### ASSIGNMENT
Which lines of the records below contain the word "冻结资产"? Show each one.

===== DATA PROVIDED =====

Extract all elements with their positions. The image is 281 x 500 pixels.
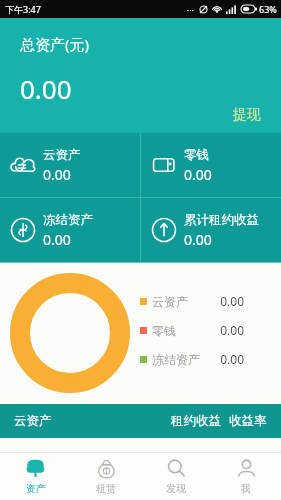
- staticText: 冻结资产: [152, 352, 210, 367]
- staticText: 0.00: [43, 165, 71, 184]
- staticText: 资产: [26, 482, 46, 495]
- button[interactable]: 冻结资产: [0, 198, 140, 262]
- staticText: 发现: [166, 482, 186, 495]
- staticText: 租赁: [96, 482, 116, 495]
- staticText: 63%: [259, 3, 277, 15]
- staticText: 累计租约收益: [184, 212, 259, 228]
- staticText: 0.00: [210, 293, 244, 309]
- staticText: 0.00: [184, 165, 212, 184]
- button[interactable]: 我: [211, 453, 281, 500]
- staticText: 云资产: [43, 147, 81, 163]
- staticText: 提现: [233, 106, 261, 124]
- staticText: 0.00: [210, 351, 244, 367]
- staticText: 收益率: [229, 413, 267, 429]
- button[interactable]: 零钱: [141, 133, 281, 197]
- button[interactable]: 累计租约收益: [141, 198, 281, 262]
- button[interactable]: 资产: [0, 453, 71, 500]
- staticText: 云资产: [152, 294, 210, 309]
- staticText: 下午3:47: [5, 3, 41, 15]
- staticText: 0.00: [184, 230, 212, 249]
- staticText: 冻结资产: [43, 212, 93, 228]
- button[interactable]: 租赁: [71, 453, 141, 500]
- staticText: 零钱: [184, 147, 209, 163]
- staticText: 零钱: [152, 323, 210, 338]
- staticText: 云资产: [14, 413, 52, 429]
- staticText: 总资产(元): [20, 34, 90, 54]
- staticText: 0.00: [43, 230, 71, 249]
- button[interactable]: 提现: [227, 103, 267, 127]
- staticText: 我: [241, 482, 251, 495]
- staticText: 0.00: [20, 71, 72, 106]
- button[interactable]: 云资产: [0, 133, 140, 197]
- button[interactable]: 发现: [141, 453, 211, 500]
- staticText: 租约收益: [171, 413, 221, 429]
- staticText: 0.00: [210, 322, 244, 338]
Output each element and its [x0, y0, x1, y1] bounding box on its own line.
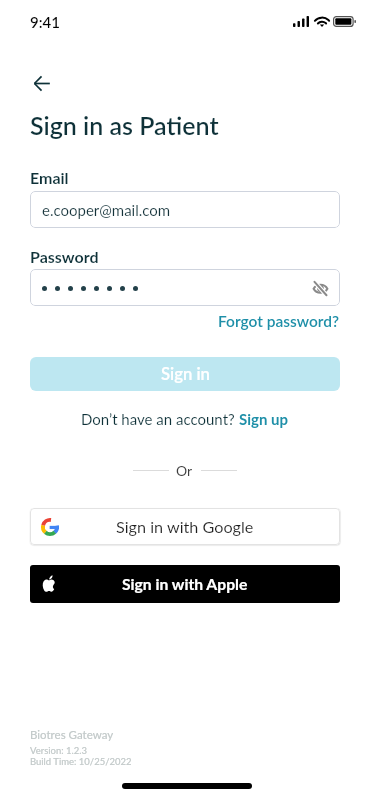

=====

### YOUR RESPONSE
- staticText: 冻结资产: [152, 352, 210, 367]
- button[interactable]: 冻结资产: [0, 198, 140, 262]
- staticText: 冻结资产: [43, 212, 93, 228]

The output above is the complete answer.